Same here, the more the better right now I'm at 86


----------



## Y.T. (Sep 27, 2011)

willsm89 said:


> Speed is not the issue with me.  Its kinetic energy



x2.  Looking for the smack.


----------



## FlipKing (Sep 27, 2011)

B Kirkpatrick said:


> Same here, the more the better right now I'm at 86



How do you measure KE?


----------



## The Arrow Guru (Sep 27, 2011)

FlipKing said:


> How do you measure KE?



weight X speed X speed / 450240 = KE
For instance the CRX 32 I just set up shoots a 400 grain arrow 280 fps so......

400 X 280 X 280 = 31360000/450240 = 69.65lbs KE

KE energy is more accuratly a measurment of how efficient your bow is. You can take arrows weighing from the min 5 grains per pound to a heavy arrow and do this calculation and you will find the number will not change much. When you use a heavier arrow you will change momentum. The heavier arrow has more mass and will retain its energy longer than a lighter one. So even though the lighter arrow comes out of the bow faster, it looses it's speed and energy faster too. There fore the heavier arrow although slower out od the bow will actuall be going faster down range because of it retaining it's energy better. Hope this helps. Or I might have just confused everybody. It makes sense in my head.


----------



## lungbuster123 (Sep 27, 2011)

Im at 292-295 with 74lbs of KE with a 390 grain arrow...im happy with that.


----------



## Y.T. (Sep 27, 2011)

Big- Sounds good, that was well said.

Only thing I would add is that kinetic is energy-in-motion.


----------



## B Kirkpatrick (Sep 27, 2011)

Whats the fourlma for momentum?


----------



## solocam678 (Sep 27, 2011)

I been bow hunting along time. Realy don't know what kenetic energy is. My bow shoots around 290. But wouldn't a faster bow be able to deliever more kenetic energy?


----------



## FlipKing (Sep 27, 2011)

solocam678 said:


> I been bow hunting along time. Realy don't know what kenetic energy is. My bow shoots around 290. But wouldn't a faster bow be able to deliever more kenetic energy?
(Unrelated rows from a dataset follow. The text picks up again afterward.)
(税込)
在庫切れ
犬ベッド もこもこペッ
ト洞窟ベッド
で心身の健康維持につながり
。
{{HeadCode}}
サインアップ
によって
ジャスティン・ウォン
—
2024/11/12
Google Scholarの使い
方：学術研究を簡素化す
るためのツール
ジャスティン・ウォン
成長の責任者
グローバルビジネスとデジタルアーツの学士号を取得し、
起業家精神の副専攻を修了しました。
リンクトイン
My guess is yes, thought my stance is that Indians killed deer with recurves so a compound bow should have no problem. Though I gained 30 fps with this bow over my last bow, the biggest gain for me was that this bow is quiet, light, and more accurate.


----------



## nhancedsvt (Sep 27, 2011)

Ask the traditional guys how fast a bow needs to be and I'm sure you'll get a lot different answers than you will here. The fact is, it doesn't take much to kill a deer if you have a well placed shot. Speed is cool but it isn't what kills. Personally I'll take a bow that is easy to shoot and quiet over a super fast bow any day...now if all three of those factors just happen to be in the same bow, even better!


----------



## The Arrow Guru (Sep 27, 2011)

solocam678 said:


> I been bow hunting along time. Realy don't know what kenetic energy is. My bow shoots around 290. But wouldn't a faster bow be able to deliever more kenetic energy?
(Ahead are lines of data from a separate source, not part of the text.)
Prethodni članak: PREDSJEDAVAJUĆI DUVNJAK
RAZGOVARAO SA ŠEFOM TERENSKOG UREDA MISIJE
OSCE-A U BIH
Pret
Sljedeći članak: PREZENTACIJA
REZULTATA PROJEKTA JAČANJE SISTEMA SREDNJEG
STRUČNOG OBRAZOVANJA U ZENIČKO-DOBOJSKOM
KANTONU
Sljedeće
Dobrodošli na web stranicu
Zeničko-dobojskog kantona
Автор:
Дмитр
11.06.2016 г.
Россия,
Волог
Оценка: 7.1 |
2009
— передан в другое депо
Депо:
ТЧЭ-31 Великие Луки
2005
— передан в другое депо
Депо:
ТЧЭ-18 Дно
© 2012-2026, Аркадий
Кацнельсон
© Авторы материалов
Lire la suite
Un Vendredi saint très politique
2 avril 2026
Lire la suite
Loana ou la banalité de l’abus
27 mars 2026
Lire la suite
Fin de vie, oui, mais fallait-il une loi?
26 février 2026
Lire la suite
That is exactly right! If you go from a bow that shoots a 400 grain arrow at 260 fps to one that shoots the same arrow 280fps you would pick up KE. However a lot of people say they are going to shoot a heavier arrow to get more KE, out of the same bow. They are mistaken, the KE will stay pretty much the same. However the heavier arrow out of the same bow will NORMALLY have better penetration because of having more mass. This is especially true the farther from the bow you get. I have no idea how to calculate monentum.


----------



## B Kirkpatrick (Sep 27, 2011)

I have seen the fourlma on AT before I'll try to find it I a little


----------



## pstrahin (Sep 27, 2011)

It is not always about the equipment, but it is always about the equipment user.  Recurve shooters on the forum have taken some nice deer.  Which is quicker, a compound or a recurve?


----------



## blong (Sep 27, 2011)

I need it fast enough to kill a deer, I WANT it to shoot 400 fps.


----------



## B Kirkpatrick (Sep 27, 2011)

There is a caculator on archeryreport.com that does ke and momentum for you but can't find the fourlma  I believe a number closer to 1 is better but don't quote me on that. Mine comes out .572


----------



## B Kirkpatrick (Sep 27, 2011)

M= weight x velocity / 225400


----------



## webfootwidowmaker (Sep 27, 2011)

I shot a z7x 70 pounds 30" I would like to think its about 300 to 315 but I don't know for sure.


----------



## Jeff Phillips (Sep 27, 2011)

I killed a pile of deer with an old Golden Eagle shooting 150 grain Bear heads on 2117 arrows at 220.

I'm faster and lighter than that now, but that old bow was a killer.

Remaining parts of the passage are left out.